DATA FOR ANALYSIS:
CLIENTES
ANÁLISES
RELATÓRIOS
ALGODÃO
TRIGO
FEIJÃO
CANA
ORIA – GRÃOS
...
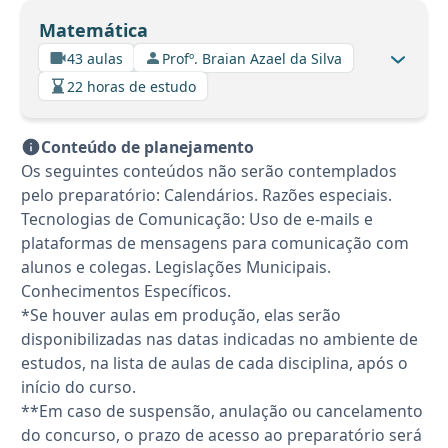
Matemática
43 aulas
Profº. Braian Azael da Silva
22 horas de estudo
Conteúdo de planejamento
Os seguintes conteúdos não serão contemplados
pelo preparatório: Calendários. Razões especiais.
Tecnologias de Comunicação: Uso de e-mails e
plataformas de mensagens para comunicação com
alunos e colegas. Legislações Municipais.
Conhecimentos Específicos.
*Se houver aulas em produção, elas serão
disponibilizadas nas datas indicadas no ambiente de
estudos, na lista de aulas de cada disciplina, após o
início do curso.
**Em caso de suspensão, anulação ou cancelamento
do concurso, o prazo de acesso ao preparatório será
* * *
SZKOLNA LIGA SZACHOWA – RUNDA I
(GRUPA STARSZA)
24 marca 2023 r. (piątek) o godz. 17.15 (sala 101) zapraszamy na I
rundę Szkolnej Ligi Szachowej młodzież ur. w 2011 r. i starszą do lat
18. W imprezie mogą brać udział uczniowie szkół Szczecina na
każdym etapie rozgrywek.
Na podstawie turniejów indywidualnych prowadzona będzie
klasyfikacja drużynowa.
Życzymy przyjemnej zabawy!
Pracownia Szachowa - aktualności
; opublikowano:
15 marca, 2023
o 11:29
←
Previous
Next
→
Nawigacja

WHAT THE EXERCISE ASKS: Answer only with how many lines in the records include "aulas".

RESPONSE: 3